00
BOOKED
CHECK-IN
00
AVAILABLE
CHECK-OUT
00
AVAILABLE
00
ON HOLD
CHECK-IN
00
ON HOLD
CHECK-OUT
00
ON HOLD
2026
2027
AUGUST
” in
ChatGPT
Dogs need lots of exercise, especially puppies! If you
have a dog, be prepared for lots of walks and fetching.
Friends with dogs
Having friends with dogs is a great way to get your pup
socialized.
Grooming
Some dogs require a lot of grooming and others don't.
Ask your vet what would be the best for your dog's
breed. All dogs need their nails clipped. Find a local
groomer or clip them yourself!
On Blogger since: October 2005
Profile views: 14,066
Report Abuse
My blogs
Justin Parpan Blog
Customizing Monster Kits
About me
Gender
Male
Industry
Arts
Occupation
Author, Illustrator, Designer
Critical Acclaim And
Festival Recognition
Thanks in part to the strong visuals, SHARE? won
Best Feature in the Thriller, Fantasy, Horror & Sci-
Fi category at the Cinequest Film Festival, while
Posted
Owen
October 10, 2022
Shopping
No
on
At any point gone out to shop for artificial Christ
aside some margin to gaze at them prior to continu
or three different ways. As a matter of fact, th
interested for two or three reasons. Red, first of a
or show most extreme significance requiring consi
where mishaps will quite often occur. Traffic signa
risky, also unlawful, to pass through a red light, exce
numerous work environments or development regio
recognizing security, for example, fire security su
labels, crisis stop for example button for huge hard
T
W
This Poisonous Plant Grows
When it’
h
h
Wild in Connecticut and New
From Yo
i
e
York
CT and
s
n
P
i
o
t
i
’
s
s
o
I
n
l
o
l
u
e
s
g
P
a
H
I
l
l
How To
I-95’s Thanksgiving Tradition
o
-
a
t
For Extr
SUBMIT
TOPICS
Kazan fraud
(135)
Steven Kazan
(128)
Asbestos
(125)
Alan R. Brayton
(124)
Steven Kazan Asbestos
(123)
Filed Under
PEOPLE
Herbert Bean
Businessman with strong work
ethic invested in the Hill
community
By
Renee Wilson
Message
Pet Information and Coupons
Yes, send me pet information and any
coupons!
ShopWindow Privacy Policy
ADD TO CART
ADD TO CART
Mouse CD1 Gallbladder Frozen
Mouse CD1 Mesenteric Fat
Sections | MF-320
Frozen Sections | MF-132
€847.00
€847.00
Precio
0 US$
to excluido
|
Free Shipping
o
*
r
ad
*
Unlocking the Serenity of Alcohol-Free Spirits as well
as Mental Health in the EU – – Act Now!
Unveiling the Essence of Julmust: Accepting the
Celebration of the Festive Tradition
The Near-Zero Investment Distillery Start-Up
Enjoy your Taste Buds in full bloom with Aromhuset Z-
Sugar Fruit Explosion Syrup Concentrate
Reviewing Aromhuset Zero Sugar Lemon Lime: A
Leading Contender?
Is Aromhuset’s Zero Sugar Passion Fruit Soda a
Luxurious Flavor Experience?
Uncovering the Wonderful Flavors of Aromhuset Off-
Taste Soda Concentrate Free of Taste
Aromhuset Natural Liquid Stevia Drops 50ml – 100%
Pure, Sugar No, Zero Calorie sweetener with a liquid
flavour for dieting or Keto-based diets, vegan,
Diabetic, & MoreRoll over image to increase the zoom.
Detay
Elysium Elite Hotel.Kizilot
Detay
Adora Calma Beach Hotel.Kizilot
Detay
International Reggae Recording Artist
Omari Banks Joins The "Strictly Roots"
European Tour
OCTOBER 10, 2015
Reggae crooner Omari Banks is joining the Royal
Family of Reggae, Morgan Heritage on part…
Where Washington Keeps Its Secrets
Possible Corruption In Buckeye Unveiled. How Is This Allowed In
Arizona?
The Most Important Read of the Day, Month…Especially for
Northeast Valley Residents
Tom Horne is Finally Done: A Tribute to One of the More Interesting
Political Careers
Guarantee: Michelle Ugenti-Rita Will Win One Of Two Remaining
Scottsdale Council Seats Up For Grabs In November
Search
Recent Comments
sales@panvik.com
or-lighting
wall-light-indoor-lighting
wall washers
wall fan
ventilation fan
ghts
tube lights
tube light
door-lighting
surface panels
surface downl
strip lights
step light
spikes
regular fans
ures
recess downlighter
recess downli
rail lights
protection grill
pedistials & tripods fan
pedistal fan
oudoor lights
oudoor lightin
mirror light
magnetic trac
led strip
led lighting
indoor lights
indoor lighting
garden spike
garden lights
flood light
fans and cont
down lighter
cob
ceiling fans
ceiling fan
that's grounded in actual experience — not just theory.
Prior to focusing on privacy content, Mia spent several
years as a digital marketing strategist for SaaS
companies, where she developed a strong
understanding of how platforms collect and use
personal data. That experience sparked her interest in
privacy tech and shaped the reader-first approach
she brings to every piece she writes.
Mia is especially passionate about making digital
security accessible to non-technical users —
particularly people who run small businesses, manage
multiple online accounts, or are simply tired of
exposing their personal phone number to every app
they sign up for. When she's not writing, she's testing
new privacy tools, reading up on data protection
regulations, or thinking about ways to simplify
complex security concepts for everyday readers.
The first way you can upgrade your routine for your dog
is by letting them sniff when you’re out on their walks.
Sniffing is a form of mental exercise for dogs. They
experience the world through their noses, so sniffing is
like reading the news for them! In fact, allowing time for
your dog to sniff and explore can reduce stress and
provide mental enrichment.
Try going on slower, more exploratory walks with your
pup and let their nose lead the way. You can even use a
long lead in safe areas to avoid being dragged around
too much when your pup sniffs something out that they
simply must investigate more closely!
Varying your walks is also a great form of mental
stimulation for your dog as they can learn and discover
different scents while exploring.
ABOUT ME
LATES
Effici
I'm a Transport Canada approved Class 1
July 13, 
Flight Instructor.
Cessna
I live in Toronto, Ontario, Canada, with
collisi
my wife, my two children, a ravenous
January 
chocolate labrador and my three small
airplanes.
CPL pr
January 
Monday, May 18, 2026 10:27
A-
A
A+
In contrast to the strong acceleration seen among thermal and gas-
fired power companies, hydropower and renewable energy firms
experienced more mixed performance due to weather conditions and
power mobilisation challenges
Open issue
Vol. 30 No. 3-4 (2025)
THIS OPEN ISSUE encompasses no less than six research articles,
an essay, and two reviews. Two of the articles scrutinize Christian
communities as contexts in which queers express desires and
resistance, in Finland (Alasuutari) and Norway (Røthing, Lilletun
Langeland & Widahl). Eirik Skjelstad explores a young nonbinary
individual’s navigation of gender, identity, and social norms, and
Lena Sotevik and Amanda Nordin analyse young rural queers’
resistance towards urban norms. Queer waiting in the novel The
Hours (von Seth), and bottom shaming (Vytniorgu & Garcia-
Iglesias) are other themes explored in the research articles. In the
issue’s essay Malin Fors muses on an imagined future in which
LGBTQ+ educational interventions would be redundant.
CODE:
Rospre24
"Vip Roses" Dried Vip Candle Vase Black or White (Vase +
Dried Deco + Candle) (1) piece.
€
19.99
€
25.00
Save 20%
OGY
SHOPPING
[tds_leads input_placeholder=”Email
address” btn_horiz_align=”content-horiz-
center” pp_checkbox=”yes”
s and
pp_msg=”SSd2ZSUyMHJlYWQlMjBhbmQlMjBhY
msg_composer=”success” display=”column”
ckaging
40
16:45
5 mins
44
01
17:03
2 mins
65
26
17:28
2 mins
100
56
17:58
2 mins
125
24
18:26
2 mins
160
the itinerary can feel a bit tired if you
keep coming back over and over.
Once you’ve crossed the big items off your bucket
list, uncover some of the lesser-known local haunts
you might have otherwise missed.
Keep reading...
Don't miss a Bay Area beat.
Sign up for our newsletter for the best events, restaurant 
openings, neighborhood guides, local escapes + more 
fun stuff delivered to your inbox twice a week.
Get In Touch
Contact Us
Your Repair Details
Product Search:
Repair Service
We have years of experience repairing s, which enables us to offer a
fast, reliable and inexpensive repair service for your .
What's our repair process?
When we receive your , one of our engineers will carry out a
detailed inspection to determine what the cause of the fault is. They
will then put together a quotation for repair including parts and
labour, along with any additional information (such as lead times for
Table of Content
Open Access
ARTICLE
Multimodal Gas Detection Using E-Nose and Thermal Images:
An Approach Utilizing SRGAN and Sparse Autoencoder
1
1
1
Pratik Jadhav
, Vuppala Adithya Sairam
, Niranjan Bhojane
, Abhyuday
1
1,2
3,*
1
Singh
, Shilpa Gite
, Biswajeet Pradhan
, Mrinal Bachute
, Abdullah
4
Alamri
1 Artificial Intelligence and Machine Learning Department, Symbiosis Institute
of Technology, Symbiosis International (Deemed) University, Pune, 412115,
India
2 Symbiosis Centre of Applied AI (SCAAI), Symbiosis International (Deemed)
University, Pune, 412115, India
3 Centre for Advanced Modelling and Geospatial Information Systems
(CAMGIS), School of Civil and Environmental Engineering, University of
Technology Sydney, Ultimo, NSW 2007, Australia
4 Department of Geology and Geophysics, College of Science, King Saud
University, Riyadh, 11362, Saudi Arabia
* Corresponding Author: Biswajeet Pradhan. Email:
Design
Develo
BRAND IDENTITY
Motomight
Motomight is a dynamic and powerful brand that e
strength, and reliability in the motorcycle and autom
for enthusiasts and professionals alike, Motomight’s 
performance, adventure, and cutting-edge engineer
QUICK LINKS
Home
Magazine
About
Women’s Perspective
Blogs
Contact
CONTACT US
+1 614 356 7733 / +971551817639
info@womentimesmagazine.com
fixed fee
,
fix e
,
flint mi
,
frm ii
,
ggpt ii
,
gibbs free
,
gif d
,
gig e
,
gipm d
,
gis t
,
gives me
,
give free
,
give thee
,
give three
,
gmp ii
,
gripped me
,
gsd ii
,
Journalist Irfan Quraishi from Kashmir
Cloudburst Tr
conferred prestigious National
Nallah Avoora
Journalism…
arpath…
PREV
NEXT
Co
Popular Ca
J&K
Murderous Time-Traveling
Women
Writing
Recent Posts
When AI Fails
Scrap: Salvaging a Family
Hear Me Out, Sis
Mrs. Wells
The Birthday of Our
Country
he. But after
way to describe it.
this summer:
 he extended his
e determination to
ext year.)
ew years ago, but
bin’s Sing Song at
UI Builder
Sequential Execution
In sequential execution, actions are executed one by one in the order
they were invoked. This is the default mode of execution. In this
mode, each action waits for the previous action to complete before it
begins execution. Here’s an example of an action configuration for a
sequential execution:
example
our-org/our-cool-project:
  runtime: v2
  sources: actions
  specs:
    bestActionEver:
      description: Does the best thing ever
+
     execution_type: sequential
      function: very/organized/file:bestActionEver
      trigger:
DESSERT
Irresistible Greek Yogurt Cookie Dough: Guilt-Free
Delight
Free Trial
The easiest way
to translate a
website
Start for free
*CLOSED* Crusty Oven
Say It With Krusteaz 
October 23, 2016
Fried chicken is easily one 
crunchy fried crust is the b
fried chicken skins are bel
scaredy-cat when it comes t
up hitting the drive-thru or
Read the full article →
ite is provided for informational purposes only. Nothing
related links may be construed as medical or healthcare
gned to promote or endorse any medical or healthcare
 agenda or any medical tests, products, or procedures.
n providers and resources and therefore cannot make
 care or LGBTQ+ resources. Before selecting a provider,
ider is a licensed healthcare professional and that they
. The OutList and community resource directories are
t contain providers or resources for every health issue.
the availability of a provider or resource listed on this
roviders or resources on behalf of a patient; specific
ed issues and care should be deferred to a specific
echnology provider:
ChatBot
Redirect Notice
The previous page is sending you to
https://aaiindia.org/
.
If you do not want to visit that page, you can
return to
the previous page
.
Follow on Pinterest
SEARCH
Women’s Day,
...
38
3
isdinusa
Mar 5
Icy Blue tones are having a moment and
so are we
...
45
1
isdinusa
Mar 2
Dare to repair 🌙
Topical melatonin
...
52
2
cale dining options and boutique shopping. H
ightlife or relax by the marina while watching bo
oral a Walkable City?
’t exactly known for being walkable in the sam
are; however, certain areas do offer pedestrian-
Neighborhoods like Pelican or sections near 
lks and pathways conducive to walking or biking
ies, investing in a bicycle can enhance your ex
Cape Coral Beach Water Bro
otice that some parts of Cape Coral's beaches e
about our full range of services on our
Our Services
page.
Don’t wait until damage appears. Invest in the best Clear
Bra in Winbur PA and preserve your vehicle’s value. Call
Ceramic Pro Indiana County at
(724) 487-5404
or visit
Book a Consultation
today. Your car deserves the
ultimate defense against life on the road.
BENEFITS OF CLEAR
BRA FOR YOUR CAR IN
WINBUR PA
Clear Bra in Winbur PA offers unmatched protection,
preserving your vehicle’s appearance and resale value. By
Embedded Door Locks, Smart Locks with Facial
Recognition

> [WHAT TO DO]: What you should output is every line of the records above, from the first through the line containing "On Blogger since: October 2005", unchanged.

> [SOLUTION FOR THIS TASK]:
00
BOOKED
CHECK-IN
00
AVAILABLE
CHECK-OUT
00
AVAILABLE
00
ON HOLD
CHECK-IN
00
ON HOLD
CHECK-OUT
00
ON HOLD
2026
2027
AUGUST
” in
ChatGPT
Dogs need lots of exercise, especially puppies! If you
have a dog, be prepared for lots of walks and fetching.
Friends with dogs
Having friends with dogs is a great way to get your pup
socialized.
Grooming
Some dogs require a lot of grooming and others don't.
Ask your vet what would be the best for your dog's
breed. All dogs need their nails clipped. Find a local
groomer or clip them yourself!
On Blogger since: October 2005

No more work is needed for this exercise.